Review by Beatrice On 16-Apr-2024
Fon Shu has been released from prison.
He survives by providing services on a beach.
He often loses control.
His alcoholic mother calls him because she needs money; his friend Maozi would like him to return to crime work with the boss, but he tries to resist.
The search for a stable job is hampered by the requirement for a certificate of good conduct.
His ex-girlfriend, who has an indecipherable job, determinedly pushes him away; only his friend Seven, who lost her parents in a traffic accident, listens to him and spends time with him.
Fon-Shu also known as Sweet Potato got three years for shooting.
A news story inspired the first-time director, nevertheless a famous actor in Taiwan: an 18-year-old Taipei teenager pulled out a gun in public and went on a shooting spree.

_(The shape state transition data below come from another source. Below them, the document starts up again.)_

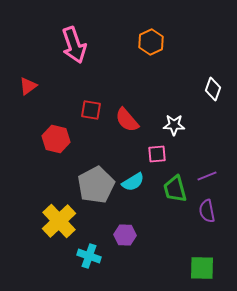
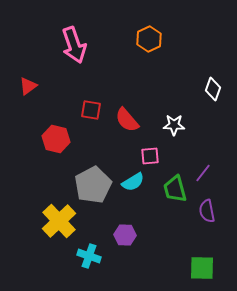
orange hexagon: moved 2 px left, 3 px up
pink square: moved 7 px left, 2 px down
purple line: moved 4 px left, 3 px up; rotated 30 degrees counterclockwise
gray pentagon: moved 3 px left
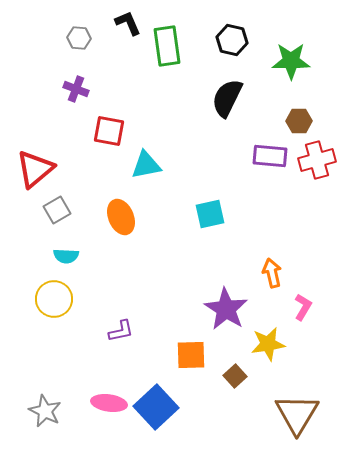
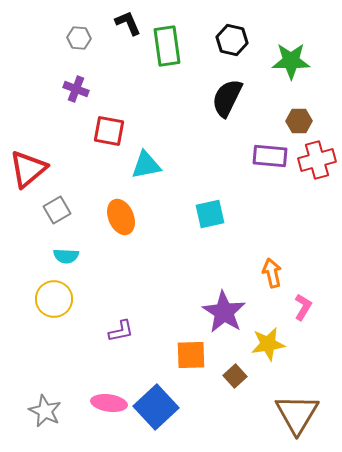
red triangle: moved 7 px left
purple star: moved 2 px left, 3 px down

He had no prior record and his family was in good standing.
The event prompted him to question what can go on in people's heads.
Sweet Potato was also happy when he was studying in his hometown however something happened in his life that must have led him to shoot.
For the director, frustration is definitely a trigger and so many teenagers experience this condition caused by family, society from school, friends, and feelings.
However, Sweet Potato has a strong determination, he wants to redeem himself but his destiny seems overpowering and his temperament mixed with a sense of freedom will lead him to commit something irreversible.
The final scene is open, poetic, desperate and liberating.
Love is a gun is also the soundtrack of an implausible path of redemption, of a cryptic, enigmatic, fragmented, disjointed film.
Fate shuffles the cards and we play.